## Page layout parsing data
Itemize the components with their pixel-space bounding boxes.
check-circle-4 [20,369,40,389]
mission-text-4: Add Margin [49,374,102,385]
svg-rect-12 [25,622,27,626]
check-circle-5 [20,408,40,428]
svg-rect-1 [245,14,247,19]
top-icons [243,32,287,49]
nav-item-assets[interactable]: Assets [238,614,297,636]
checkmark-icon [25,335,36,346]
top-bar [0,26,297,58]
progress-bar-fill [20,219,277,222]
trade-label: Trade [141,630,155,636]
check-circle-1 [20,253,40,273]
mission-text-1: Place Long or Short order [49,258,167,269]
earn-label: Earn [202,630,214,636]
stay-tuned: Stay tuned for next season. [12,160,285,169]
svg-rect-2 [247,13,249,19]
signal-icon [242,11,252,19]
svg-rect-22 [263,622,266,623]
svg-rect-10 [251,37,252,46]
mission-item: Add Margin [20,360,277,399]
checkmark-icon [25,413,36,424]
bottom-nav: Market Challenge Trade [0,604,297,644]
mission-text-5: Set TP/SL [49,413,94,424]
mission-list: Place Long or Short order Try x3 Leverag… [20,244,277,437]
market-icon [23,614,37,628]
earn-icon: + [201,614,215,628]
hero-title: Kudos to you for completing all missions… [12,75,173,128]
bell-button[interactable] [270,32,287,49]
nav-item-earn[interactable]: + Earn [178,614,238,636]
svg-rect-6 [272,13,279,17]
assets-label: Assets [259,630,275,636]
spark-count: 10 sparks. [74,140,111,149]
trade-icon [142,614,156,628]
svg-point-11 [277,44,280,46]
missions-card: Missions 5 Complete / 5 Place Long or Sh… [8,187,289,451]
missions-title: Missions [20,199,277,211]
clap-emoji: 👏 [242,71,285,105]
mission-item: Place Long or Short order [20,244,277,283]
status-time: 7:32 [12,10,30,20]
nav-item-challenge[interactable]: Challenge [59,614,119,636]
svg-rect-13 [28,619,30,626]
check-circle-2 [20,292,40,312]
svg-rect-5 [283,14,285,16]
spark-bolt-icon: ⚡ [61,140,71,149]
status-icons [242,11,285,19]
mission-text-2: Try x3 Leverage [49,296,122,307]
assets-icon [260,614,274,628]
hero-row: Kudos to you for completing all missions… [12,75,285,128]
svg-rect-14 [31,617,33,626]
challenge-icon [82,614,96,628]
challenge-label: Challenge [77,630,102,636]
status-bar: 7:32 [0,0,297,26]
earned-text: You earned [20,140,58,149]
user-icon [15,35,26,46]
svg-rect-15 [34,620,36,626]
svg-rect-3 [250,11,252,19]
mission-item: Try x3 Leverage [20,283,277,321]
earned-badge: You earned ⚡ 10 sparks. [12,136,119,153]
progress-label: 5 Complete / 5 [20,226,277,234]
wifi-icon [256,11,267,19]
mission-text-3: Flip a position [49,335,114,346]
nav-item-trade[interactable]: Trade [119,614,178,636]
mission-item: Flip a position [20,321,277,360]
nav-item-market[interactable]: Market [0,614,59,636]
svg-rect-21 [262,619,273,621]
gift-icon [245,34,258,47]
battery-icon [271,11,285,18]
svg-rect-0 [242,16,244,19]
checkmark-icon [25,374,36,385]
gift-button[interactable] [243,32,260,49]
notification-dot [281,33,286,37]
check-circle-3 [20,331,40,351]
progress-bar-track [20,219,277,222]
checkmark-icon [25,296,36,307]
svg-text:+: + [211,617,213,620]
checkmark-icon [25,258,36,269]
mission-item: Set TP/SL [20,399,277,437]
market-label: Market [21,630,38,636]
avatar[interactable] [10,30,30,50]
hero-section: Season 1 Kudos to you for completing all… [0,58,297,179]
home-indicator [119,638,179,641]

## Directions
Transcribe every line of the data, exactly as it stands.

## Output
Itemize the components with their pixel-space bounding boxes.
check-circle-4 [20,369,40,389]
mission-text-4: Add Margin [49,374,102,385]
svg-rect-12 [25,622,27,626]
check-circle-5 [20,408,40,428]
svg-rect-1 [245,14,247,19]
top-icons [243,32,287,49]
nav-item-assets[interactable]: Assets [238,614,297,636]
checkmark-icon [25,335,36,346]
top-bar [0,26,297,58]
progress-bar-fill [20,219,277,222]
trade-label: Trade [141,630,155,636]
check-circle-1 [20,253,40,273]
mission-text-1: Place Long or Short order [49,258,167,269]
earn-label: Earn [202,630,214,636]
stay-tuned: Stay tuned for next season. [12,160,285,169]
svg-rect-2 [247,13,249,19]
signal-icon [242,11,252,19]
svg-rect-22 [263,622,266,623]
svg-rect-10 [251,37,252,46]
mission-item: Add Margin [20,360,277,399]
checkmark-icon [25,413,36,424]
bottom-nav: Market Challenge Trade [0,604,297,644]
mission-text-5: Set TP/SL [49,413,94,424]
mission-list: Place Long or Short order Try x3 Leverag… [20,244,277,437]
market-icon [23,614,37,628]
earn-icon: + [201,614,215,628]
hero-title: Kudos to you for completing all missions… [12,75,173,128]
bell-button[interactable] [270,32,287,49]
nav-item-earn[interactable]: + Earn [178,614,238,636]
svg-rect-6 [272,13,279,17]
assets-label: Assets [259,630,275,636]
spark-count: 10 sparks. [74,140,111,149]
trade-icon [142,614,156,628]
svg-point-11 [277,44,280,46]
missions-card: Missions 5 Complete / 5 Place Long or Sh… [8,187,289,451]
missions-title: Missions [20,199,277,211]
clap-emoji: 👏 [242,71,285,105]
mission-item: Place Long or Short order [20,244,277,283]
status-time: 7:32 [12,10,30,20]
nav-item-challenge[interactable]: Challenge [59,614,119,636]
svg-rect-13 [28,619,30,626]
check-circle-2 [20,292,40,312]
svg-rect-5 [283,14,285,16]
spark-bolt-icon: ⚡ [61,140,71,149]
status-icons [242,11,285,19]
mission-text-2: Try x3 Leverage [49,296,122,307]
assets-icon [260,614,274,628]
hero-row: Kudos to you for completing all missions… [12,75,285,128]
svg-rect-14 [31,617,33,626]
challenge-icon [82,614,96,628]
challenge-label: Challenge [77,630,102,636]
status-bar: 7:32 [0,0,297,26]
earned-text: You earned [20,140,58,149]
user-icon [15,35,26,46]
svg-rect-15 [34,620,36,626]
svg-rect-3 [250,11,252,19]
mission-item: Try x3 Leverage [20,283,277,321]
earned-badge: You earned ⚡ 10 sparks. [12,136,119,153]
progress-label: 5 Complete / 5 [20,226,277,234]
wifi-icon [256,11,267,19]
mission-text-3: Flip a position [49,335,114,346]
nav-item-trade[interactable]: Trade [119,614,178,636]
mission-item: Flip a position [20,321,277,360]
nav-item-market[interactable]: Market [0,614,59,636]
svg-rect-21 [262,619,273,621]
gift-icon [245,34,258,47]
battery-icon [271,11,285,18]
svg-rect-0 [242,16,244,19]
checkmark-icon [25,374,36,385]
gift-button[interactable] [243,32,260,49]
notification-dot [281,33,286,37]
check-circle-3 [20,331,40,351]
progress-bar-track [20,219,277,222]
checkmark-icon [25,296,36,307]
svg-text:+: + [211,617,213,620]
checkmark-icon [25,258,36,269]
mission-item: Set TP/SL [20,399,277,437]
market-label: Market [21,630,38,636]
avatar[interactable] [10,30,30,50]
hero-section: Season 1 Kudos to you for completing all… [0,58,297,179]
home-indicator [119,638,179,641]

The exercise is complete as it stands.